I can’t really say enough how fortunate I am in my allies. I’m doubly fortunate to have both a birth family and a prospective family-in-law that don’t question my gender. From the word go in this transition lark, I’ve been able to explore myself and just be with my family and, later, my fiancée’s family. Opposition was met elsewhere, but as things move forward and I settle down a little, that has fallen away. And I find that, without the fight or need to assert my gender somehow, I’m not so sure of what I am as I was a year ago.
Getting dressed this morning, I considered how I felt about it all. It’s been a bit of a crazy 21 months - far faster moving than many, though not as quick as some - and for some reason my clothing was the object that symbolised my identity on the moment. Clearly a person is not their clothing, but when we’re busy dissecting ourselves it’s as good a place to start as any. And well, it’s a pretty girly situation over here. Leggings and skirts are sort of my default setting. Jumpers in the winter, but where it’s quite springy out I went with a thin top and cardigan. I think the weather change is what sparked my brain off and made me think what I was.
Funny the stuff that sends us from practical decision making to existential musings. One minute, I’m considering the weather. The next, I’m wondering what I am. I didn’t do this last year. Last year, I was busy measuring my chest and deciding that I should probably ditch the chest prosthetics - also a practical decision as they are miserable in the heat. I was arguing with my doctor about whether I should have a letter saying I received appropriate clinical treatment for my passport change. I was well in the thick of it all, asserting my womanhood, fighting the various bodies and people for my right to be seen as such.

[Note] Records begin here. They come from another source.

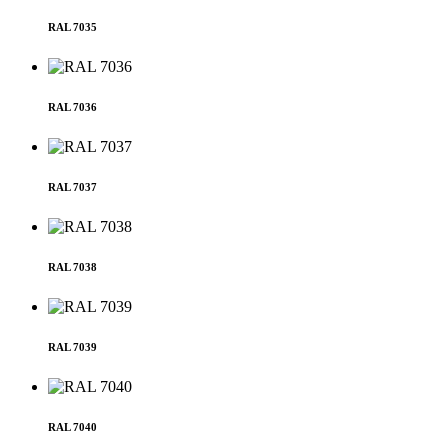
RAL 7035
RAL 7036
RAL 7037
RAL 7038
RAL 7039
RAL 7040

I had similar opposition at work, though most of it was small and relatively benign. I worked with small children and you can’t really take it to heart when a six-year-old asks you if you’re a boy or a girl. You just tell them. They also don’t take much fighting: they accept what you say. Some of the older children created some nastier incidents; I was on my guard and found myself dressing and being such that I sent people signals. Oh yeah - I was still worrying about my voice at that point, too.
"THE NEED TO SEND OUT THE RIGHT SIGNALS IS A TREMENDOUSLY TIRING TASK I’M GLAD I DON’T FEEL I NEED TO ENGAGE WITH ANYMORE."
The need to send out the right signals is a tremendously tiring task I’m glad I don’t feel I need to engage with anymore. One person told me I was a natural as I was sharing my musings. I immediately thought, “A natural what?” I am what I can be, and I’m tired of trying to be ‘just girly enough’ to get through whatever identity test passers-by put me through before they decide how to deal with me passing them on the street (as an aside, walking past a stranger is a complex social behaviour, but we don't’ have the word space for that here).
So I’m comfortable in my girly outfits and I’m content to not bother making an effort while going about my life being called ‘she’. Does that make me a woman? I love my games, I work several jobs and I’m big on physical contact as a way of showing affection. Does that make me a woman? I’m used to a certain amount of inappropriate attention from strangers as I go about my life. What does that make me? I wish I knew.
"WHAT IS APPARENT, FOR ME, IS THAT I DON’T HAVE TO KNOW WHAT I AM TO BE WHATEVER IT IS."
What is apparent, for me, is that I don’t have to know what I am to be whatever it is. As for how the rest of the world sees me… I can’t know that. It’s a pointless exercise, but now that the habit of fighting for recognition is formed, I find myself a bit lost without a target. I was sat at Easter dinner with my future inlaws and I caught myself wondering how they really saw me. It’s a pointless question, but it came unbidden. Nobody there ever gave me any cause to assert my identity in any special way, but I still found myself sat there wondering if I should be.
What compounds the confusion is that I no longer really have anything to assert. I feel like I should be asserting my identity, but I don’t know what that identity is and I’m content as I am. I mean, woman, sure, but I don’t know what a woman is or how one can be a woman. People just are. This is the issue I have with people talking about feelings: how they feel like a woman or feel like a man. I don’t know how to feel like a man or how not to feel like a woman. I don’t know where to begin when asked to describe it. I’m just me. I guess that makes me a woman, and being binary in a binary society means I don’t really have to assert anything. I can just be.
Some folks never get clear of the fight. Some either identify in a way that doesn’t mesh with our society’s rigid, binary default settings or they don’t conform to that rigid enforcement of gender norms. Some choose to remain in the fight and continue to assert themselves on a matter of principle. My personal fight is dying down to a professional and academic interest; my personal life doesn’t really include a fight for my gender anymore, apart from a few loose ends in my transition that are just taking how long they take.
So now that I have nothing left to fight and I’m just what I am, what am I? No idea. Writer, gamer, support worker, barmaid and student. All around geek chick. Or none of these - something more or less unknown to myself. And actually, I should stop looking for targets ‘cause I’m quite content in those things.